How to use Py Lucene efficiently for search in Chandler?
- Host: Andi
- Notes: Jeffrey
- Date: Monday March 27th, 2006 @ 2pm
History
Chandler needed full text indexing. Lucene is a Java product, had the write license, wrong language. PyLucene wraps it.
Details
- All of the Lucene API is implemented, use Java Lucene javadocs, there's a good book
- Lucene is very fast at search, not necessarily fast at indexing
- Indexing only happens at commit, won't find items that have changed but haven't yet been committed
- Complicated sorting can done by Lucene
- There's an API to return where matches occurred
- Analyzers are language specific, features like stemming, accepting plurals and conjugated forms of words, depends on language
Open questions
- How to expose query syntax? It's not that bad, but it's not beginner friendly
- How to sort and render results?
- Do we need to worry about UI blocking when a query is run?
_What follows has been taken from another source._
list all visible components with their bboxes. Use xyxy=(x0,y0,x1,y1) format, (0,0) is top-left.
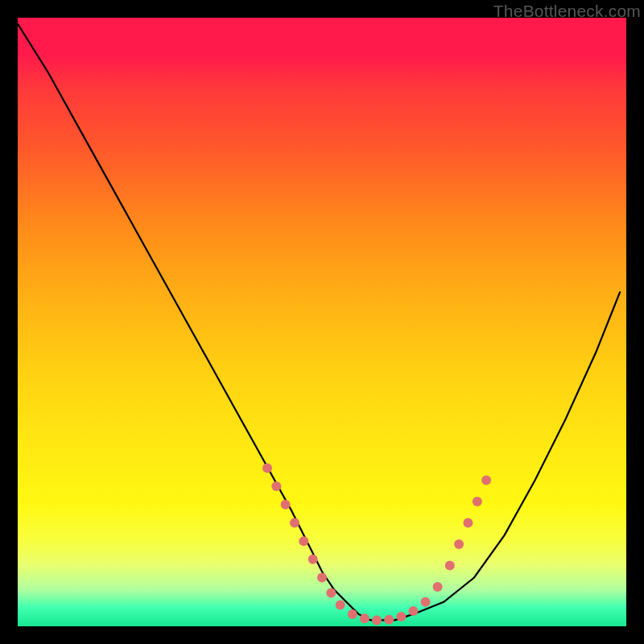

- Search is very fast, so probably shouldn't be a problem
- Chandler needs to use different Lucene analyzers depending on language. Locale isn't enough. Improve guesses about language? Provide UI for setting language?
Use cases
- Search only within a collection
- Display the number of matches associated with a search, different match numbers for each collection in the sidebar
- Fast as long as testing membership doesn't load an item, currently membership tests load items for collections like All
- Lucene knows nothing about collections, but can filter on only UUIDs in the current collection
- Could perhaps add collection information to common collections
- Virtual collection, based on search term
- Lucene collections could receive notifications about attribute changes
- Could get expensive when committing thousands of items
- Can cache Lucene query object
- Find all items with any attribute with value "dog"
- Tagging
- Might tagging use Lucene?
- Lucene collection could be implemented to do most of what a filtered collection does today, except filtered collections have monitors to get instant response from an uncommitted change
Issues
- Indexing will be expensive
- Can fine tune indexing
- cache more or less
- index only the first 10 lines
- Could indexing run in a different thread from commit?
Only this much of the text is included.